| WHAT YOU WILL DO |
Please retype the data in full and exactly; the pictures are not part of the copy.

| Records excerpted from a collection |

• • •

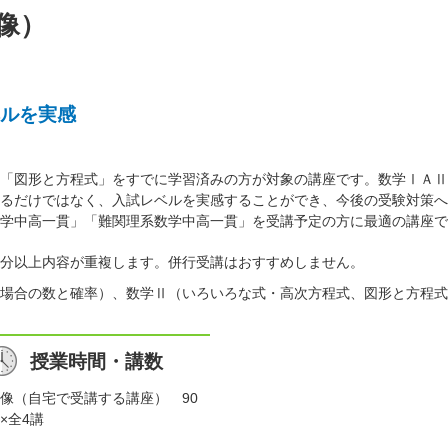
像）
ルを実感
「図形と方程式」をすでに学習済みの方が対象の講座です。数学ⅠＡⅡ
るだけではなく、入試レベルを実感することができ、今後の受験対策へ
学中高一貫」「難関理系数学中高一貫」を受講予定の方に最適の講座で
分以上内容が重複します。併行受講はおすすめしません。
場合の数と確率）、数学Ⅱ（いろいろな式・高次方程式、図形と方程式
授業時間・講数
像（自宅で受講する講座） 90
×全4講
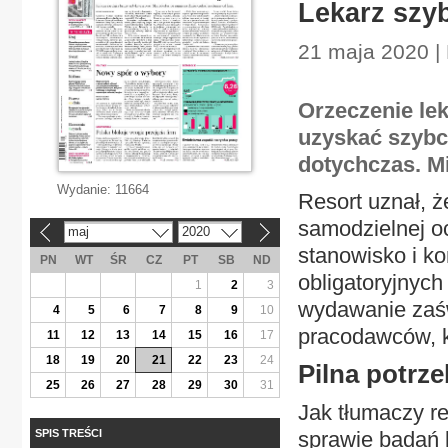
Lekarz szy
21 maja 2020 | 
Orzeczenie le
uzyskać szybci
dotychczas. Mi
Wydanie:
11664
Resort uznał, 
samodzielnej o
maj
2020
«
»
stanowisko i ko
PN
WT
ŚR
CZ
PT
SB
ND
obligatoryjnych
1
2
3
wydawanie zaśw
4
5
6
7
8
9
10
pracodawców, kt
11
12
13
14
15
16
17
18
19
20
21
22
23
24
Pilna potrz
25
26
27
28
29
30
31
Jak tłumaczy re
SPIS TREŚCI
sprawie badań l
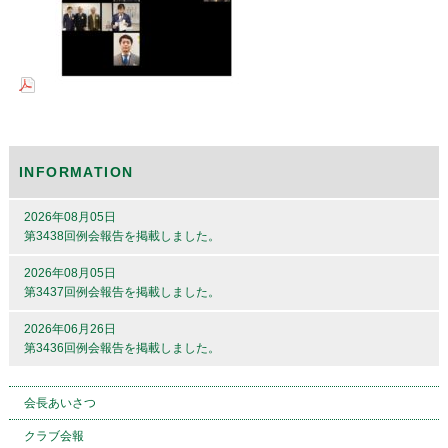
INFORMATION
2026年08月05日
第3438回例会報告を掲載しました。
2026年08月05日
第3437回例会報告を掲載しました。
2026年06月26日
第3436回例会報告を掲載しました。
会長あいさつ
クラブ会報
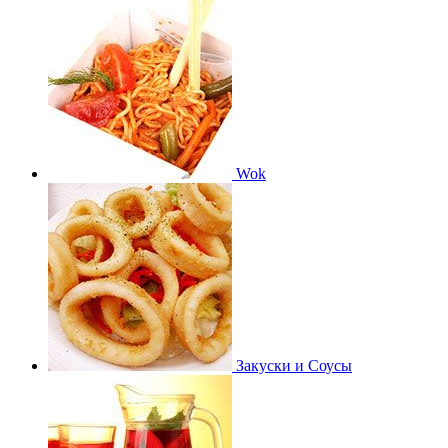
Wok
Закуски и Соусы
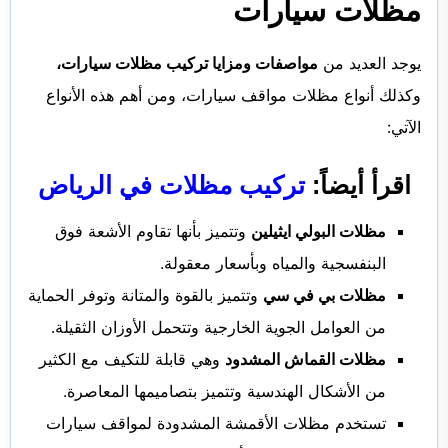
مظلات سيارات
يوجد العديد من
مواصفات ومزايا تركيب مظلات سيارات،
وكذلك أنواع مظلات مواقف سيارات، ومن أهم هذه الأنواع
الآتي:
اقرأ أيضاً:
تركيب مظلات في الرياض
مظلات البولي ايثيلين
وتتميز بأنها تقاوم الأشعة فوق
البنفسجية والمياه وبأسعار معقولة.
مظلات بي في سي
وتتميز بالقوة والمتانة وتوفر الحماية
من العوامل الجوية الخارجية وتتحمل الأوزان الثقيلة.
مظلات القماش المشدود
وهي قابلة للتكيف مع الكثير
من الأشكال الهندسية وتتميز بتصاميمها المعاصرة.
تستخدم مظلات الأقمشة المشدودة لمواقف سيارات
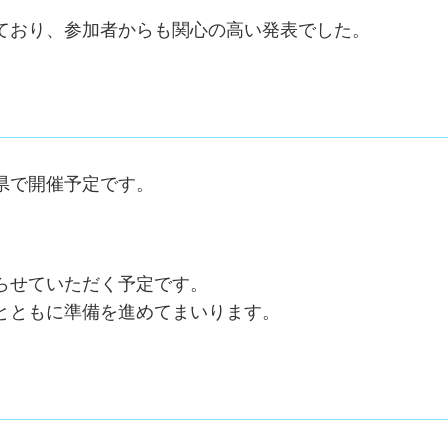
ており、参加者からも関心の高い発表でした。
県で開催予定です。
。
らせていただく予定です。
とともに準備を進めてまいります。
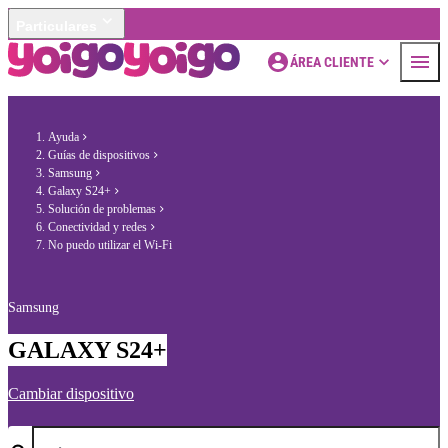
Particulares
ÁREA CLIENTE
Ayuda
Guías de dispositivos
Samsung
Galaxy S24+
Solución de problemas
Conectividad y redes
No puedo utilizar el Wi-Fi
Samsung
GALAXY S24+
Cambiar dispositivo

• • •

| TASK RESPONSE |
像）
ルを実感
「図形と方程式」をすでに学習済みの方が対象の講座です。数学ⅠＡⅡ
るだけではなく、入試レベルを実感することができ、今後の受験対策へ
学中高一貫」「難関理系数学中高一貫」を受講予定の方に最適の講座で
分以上内容が重複します。併行受講はおすすめしません。
場合の数と確率）、数学Ⅱ（いろいろな式・高次方程式、図形と方程式
授業時間・講数
像（自宅で受講する講座） 90
×全4講
Lekarz szy
21 maja 2020 | 
Orzeczenie le
uzyskać szybci
dotychczas. Mi
Wydanie:
11664
Resort uznał, 
samodzielnej o
maj
2020
«
»
stanowisko i ko
PN
WT
ŚR
CZ
PT
SB
ND
obligatoryjnych
1
2
3
wydawanie zaśw
4
5
6
7
8
9
10
pracodawców, kt
11
12
13
14
15
16
17
18
19
20
21
22
23
24
Pilna potrz
25
26
27
28
29
30
31
Jak tłumaczy re
SPIS TREŚCI
sprawie badań l
INFORMATION
2026年08月05日
第3438回例会報告を掲載しました。
2026年08月05日
第3437回例会報告を掲載しました。
2026年06月26日
第3436回例会報告を掲載しました。
会長あいさつ
クラブ会報
Wok
Закуски и Соусы
مظلات سيارات
يوجد العديد من
مواصفات ومزايا تركيب مظلات سيارات،
وكذلك أنواع مظلات مواقف سيارات، ومن أهم هذه الأنواع
الآتي:
اقرأ أيضاً:
تركيب مظلات في الرياض
مظلات البولي ايثيلين
وتتميز بأنها تقاوم الأشعة فوق
البنفسجية والمياه وبأسعار معقولة.
مظلات بي في سي
وتتميز بالقوة والمتانة وتوفر الحماية
من العوامل الجوية الخارجية وتتحمل الأوزان الثقيلة.
مظلات القماش المشدود
وهي قابلة للتكيف مع الكثير
من الأشكال الهندسية وتتميز بتصاميمها المعاصرة.
تستخدم مظلات الأقمشة المشدودة لمواقف سيارات
ており、参加者からも関心の高い発表でした。
県で開催予定です。
。
らせていただく予定です。
とともに準備を進めてまいります。
Particulares
ÁREA CLIENTE
Ayuda
Guías de dispositivos
Samsung
Galaxy S24+
Solución de problemas
Conectividad y redes
No puedo utilizar el Wi-Fi
Samsung
GALAXY S24+
Cambiar dispositivo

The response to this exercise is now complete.